(Collected data)
╭──
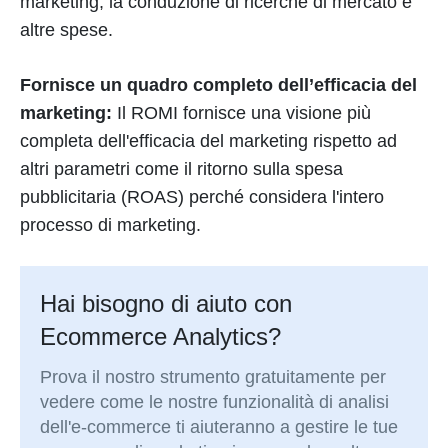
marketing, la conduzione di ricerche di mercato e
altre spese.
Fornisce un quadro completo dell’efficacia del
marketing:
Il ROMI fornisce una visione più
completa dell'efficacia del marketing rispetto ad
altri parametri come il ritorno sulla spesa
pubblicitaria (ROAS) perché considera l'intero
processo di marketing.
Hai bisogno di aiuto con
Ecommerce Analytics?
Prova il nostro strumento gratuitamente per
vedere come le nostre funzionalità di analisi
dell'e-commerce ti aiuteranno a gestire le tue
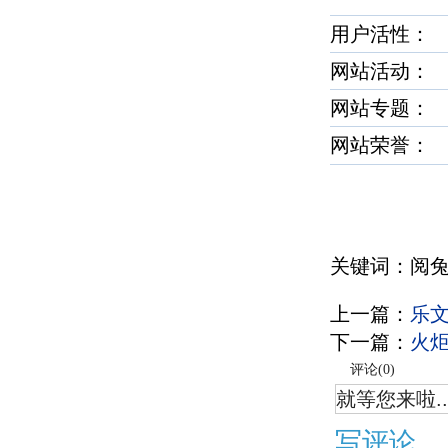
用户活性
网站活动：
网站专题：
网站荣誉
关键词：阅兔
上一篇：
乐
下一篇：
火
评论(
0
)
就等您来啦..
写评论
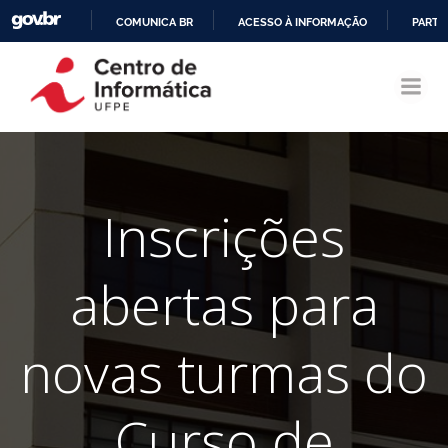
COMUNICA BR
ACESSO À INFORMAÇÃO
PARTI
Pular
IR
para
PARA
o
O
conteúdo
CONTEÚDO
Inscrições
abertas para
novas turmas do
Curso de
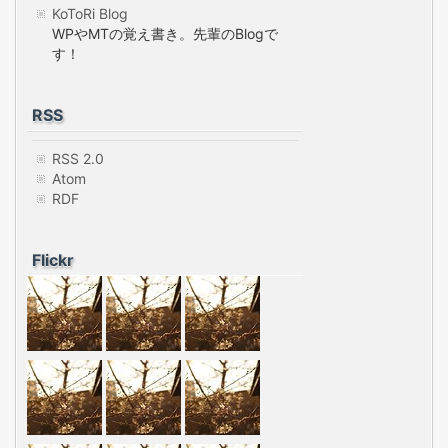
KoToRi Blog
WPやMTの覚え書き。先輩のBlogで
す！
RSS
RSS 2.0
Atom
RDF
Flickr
╰──
╭──
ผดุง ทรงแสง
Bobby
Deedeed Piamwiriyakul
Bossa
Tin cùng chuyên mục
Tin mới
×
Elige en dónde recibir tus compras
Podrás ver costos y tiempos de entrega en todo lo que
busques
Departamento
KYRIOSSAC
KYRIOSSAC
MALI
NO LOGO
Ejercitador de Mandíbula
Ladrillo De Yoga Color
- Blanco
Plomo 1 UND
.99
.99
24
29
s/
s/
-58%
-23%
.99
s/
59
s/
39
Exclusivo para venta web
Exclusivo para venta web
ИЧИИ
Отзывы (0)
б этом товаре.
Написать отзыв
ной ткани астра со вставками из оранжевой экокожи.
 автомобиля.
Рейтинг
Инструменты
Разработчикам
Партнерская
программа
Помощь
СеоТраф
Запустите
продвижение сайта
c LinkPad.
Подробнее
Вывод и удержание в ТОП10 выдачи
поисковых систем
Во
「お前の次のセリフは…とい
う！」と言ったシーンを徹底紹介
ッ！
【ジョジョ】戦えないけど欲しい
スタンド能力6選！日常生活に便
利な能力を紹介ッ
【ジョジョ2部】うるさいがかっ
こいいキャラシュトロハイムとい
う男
╰──
→ **PROBLEM**:
Only lines containing the word "marketing" should appear in the answer, and every such line from the records above must be there.

→ **RESPONSE BELOW**:
marketing, la conduzione di ricerche di mercato e
marketing:
completa dell'efficacia del marketing rispetto ad
processo di marketing.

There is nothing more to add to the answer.